Grafik hasil rata-rata nilai ketebalan bertolak belakang dengan nilai kuat tarik dan waktu degradasi sempurna namun berbanding lurus dengan nilai persen pemanjangan dan laju transmisi uap air. Penurunan rata-rata nilai ketebalan dikarenakan adanya peningkatan jumlah ikatan silang sehingga komponen-komponen akan terikat dan menurunkan nilai ketebalan. Pori-pori matriks akan

semakin mengecil sehingga dapat menurunkan laju transmisi uap air yang melewati film dan memudahkan film mengalamai pemanjangan dikarenakan tidak adanya ikatan silang yang menahan komponen penyusun film. Seiring dengan menurunnya nilai ketebalan yang diakibatkan oleh meningkatnya jumlah ikatan silang, maka nilai kuat tarik akan mengalami peningkatan. Semakin banyak ikatan silang dalam matrik film maka gaya yang dapat ditahan oleh film pun semakin besar. Begitu pula dengan parameter waktu degradasi sempurna, penguraian oleh mikroorganisme di dalam tanah akan semakin lama dengan meningkatnya jumlah ikatan silang yang terdapat dalam matriks film.

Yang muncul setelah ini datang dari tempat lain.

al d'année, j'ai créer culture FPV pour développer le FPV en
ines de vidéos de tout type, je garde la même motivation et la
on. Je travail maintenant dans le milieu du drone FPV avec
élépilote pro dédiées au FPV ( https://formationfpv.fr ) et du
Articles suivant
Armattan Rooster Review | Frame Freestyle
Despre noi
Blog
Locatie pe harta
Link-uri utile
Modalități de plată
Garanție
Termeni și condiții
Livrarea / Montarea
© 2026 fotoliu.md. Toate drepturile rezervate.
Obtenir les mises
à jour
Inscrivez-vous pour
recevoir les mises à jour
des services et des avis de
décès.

Ada dua faktor yang menyebabkan hubungan antar parameter, diantaranya adalah proses pembuatan film bioplastik dan sifat bahan penyusunnya. Nilai ketebalan akan berbanding lurus dengan nilai transmisi uap air dan persen pemanjangan jika pada proses pembuatan film bioplastik kurang homogen dikarenakan masih adanya rongga pada matriks film. Namun nilai ini bisa bertolak belakang jika pengadukan yang dilakukan dengan baik sehingga didapatkan matriks film yang memiliki struktur kompak dan rapat dan dapat menekan nilai laju transmisi uap air. Sifat komponen penyusun juga berpengaruh dalam hubungan antar parameter. Komponen penyusun yang bersifat hidrofilik akan meningkatkan nilai laju transmisi uap air, meskipun matrik film memiliki struktur mikroskopis yang rapat dan berpori kecil.

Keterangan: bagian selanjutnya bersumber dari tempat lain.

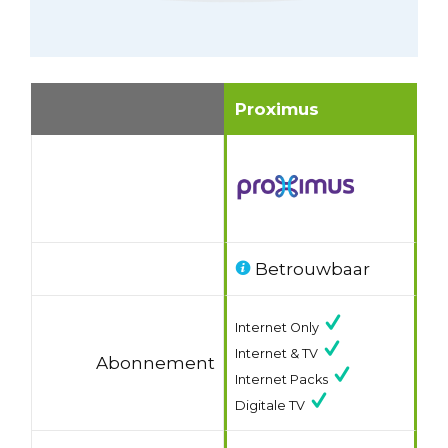
Proximus
Betrouwbaar
Internet Only
Internet & TV
Abonnement
Internet Packs
Digitale TV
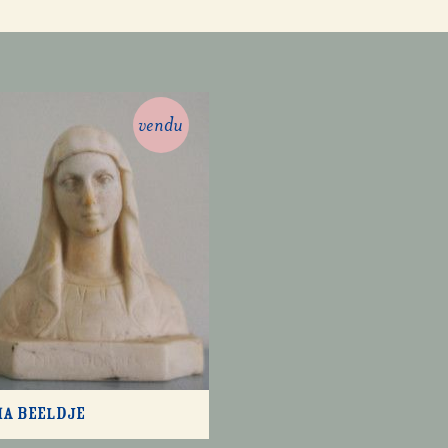
vendu
a beeldje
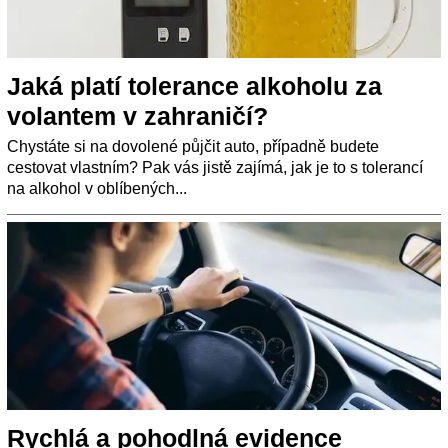
Jaká platí tolerance alkoholu za
volantem v zahraničí?
Chystáte si na dovolené půjčit auto, případně budete
cestovat vlastním? Pak vás jistě zajímá, jak je to s tolerancí
na alkohol v oblíbených...
Rychlá a pohodlná evidence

Pengamatan mikroskopis permukaan film bioplastik dilakukan dengan analisis Scanning Electrone Microscope (SEM). Hasil analisis SEM menunjukan bahwa film bioplastik memiliki permukaan yang berpori rapat. Hal ini

mengindikasikan bahwa glutaraldehida berikatan silang dengan CMC dan kitosan yang dapat dibuktikan dengan rendahnya nilai laju transmisi uap air yang dimiliki film bioplastik dengan penambahan glutaraldehida 3,5% yakni 6,57 g/m2/hari. Matriks film dengan pori-pori yang rapat akan dapat melindungi produk yang dikemasnya dari bakteri yang terbawa oleh udara dari lingkungan.